* [Dataset excerpts]:
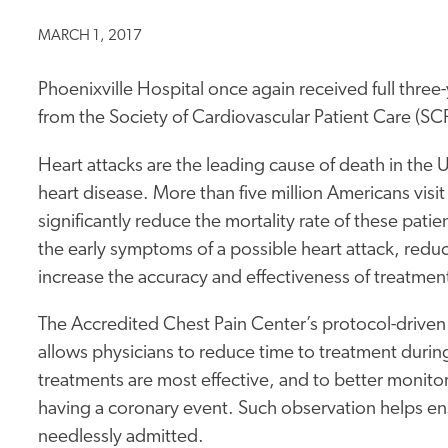
MARCH 1, 2017
Phoenixville Hospital once again received full three
from the Society of Cardiovascular Patient Care (SC
Heart attacks are the leading cause of death in the
heart disease. More than five million Americans visit
significantly reduce the mortality rate of these pati
the early symptoms of a possible heart attack, reduc
increase the accuracy and effectiveness of treatmen
The Accredited Chest Pain Center’s protocol-drive
allows physicians to reduce time to treatment during 
treatments are most effective, and to better monitor
having a coronary event. Such observation helps ens
needlessly admitted.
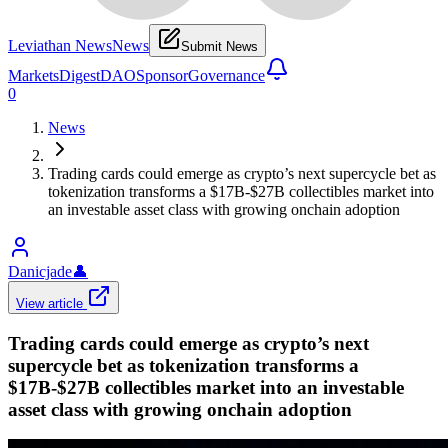
Leviathan News
News
Submit News
Markets
Digest
DAO
Sponsor
Governance
0
News
Trading cards could emerge as crypto’s next supercycle bet as
tokenization transforms a $17B-$27B collectibles market into
an investable asset class with growing onchain adoption
Danicjade
👤
View article
Trading cards could emerge as crypto’s next
supercycle bet as tokenization transforms a
$17B-$27B collectibles market into an investable
asset class with growing onchain adoption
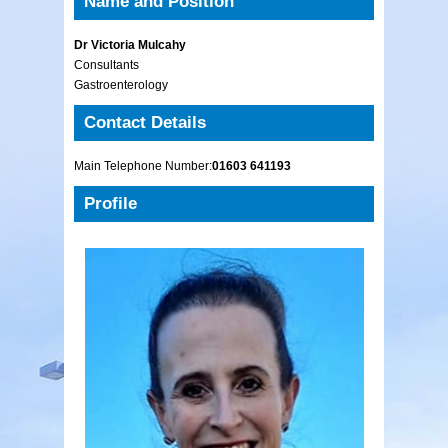
Name and Position
Dr Victoria Mulcahy
Consultants
Gastroenterology
Contact Details
Main Telephone Number:
01603 641193
Profile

* [Prompt]:
Working from the line with "Trading cards could emerge as crypto’s next supercycle" down through the last line of the records, give every line again exactly, but no pictures.

* [Exercise response]:
Trading cards could emerge as crypto’s next supercycle bet as
tokenization transforms a $17B-$27B collectibles market into
an investable asset class with growing onchain adoption
Danicjade
👤
View article
Trading cards could emerge as crypto’s next
supercycle bet as tokenization transforms a
$17B-$27B collectibles market into an investable
asset class with growing onchain adoption
Name and Position
Dr Victoria Mulcahy
Consultants
Gastroenterology
Contact Details
Main Telephone Number:
01603 641193
Profile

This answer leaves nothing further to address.